> _DATASET CONTENT_

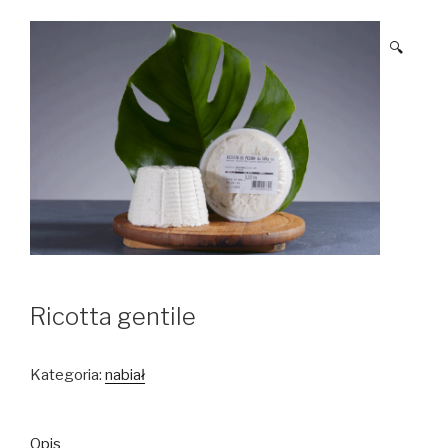
🔍
Ricotta gentile
Kategoria:
nabiał
Opis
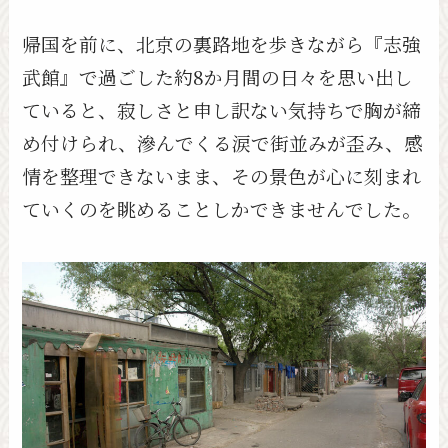
帰国を前に、北京の裏路地を歩きながら『志強
武館』で過ごした約8か月間の日々を思い出し
ていると、寂しさと申し訳ない気持ちで胸が締
め付けられ、滲んでくる涙で街並みが歪み、感
情を整理できないまま、その景色が心に刻まれ
ていくのを眺めることしかできませんでした。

> _WHAT THE TASK ASKS_
Needed here is only the span from the line with "Ricotta gentile" through the last line of the entries, copied exactly with both ends and without pictures.

> _ANSWER SECTION_
Ricotta gentile
Kategoria:
nabiał
Opis
帰国を前に、北京の裏路地を歩きながら『志強
武館』で過ごした約8か月間の日々を思い出し
ていると、寂しさと申し訳ない気持ちで胸が締
め付けられ、滲んでくる涙で街並みが歪み、感
情を整理できないまま、その景色が心に刻まれ
ていくのを眺めることしかできませんでした。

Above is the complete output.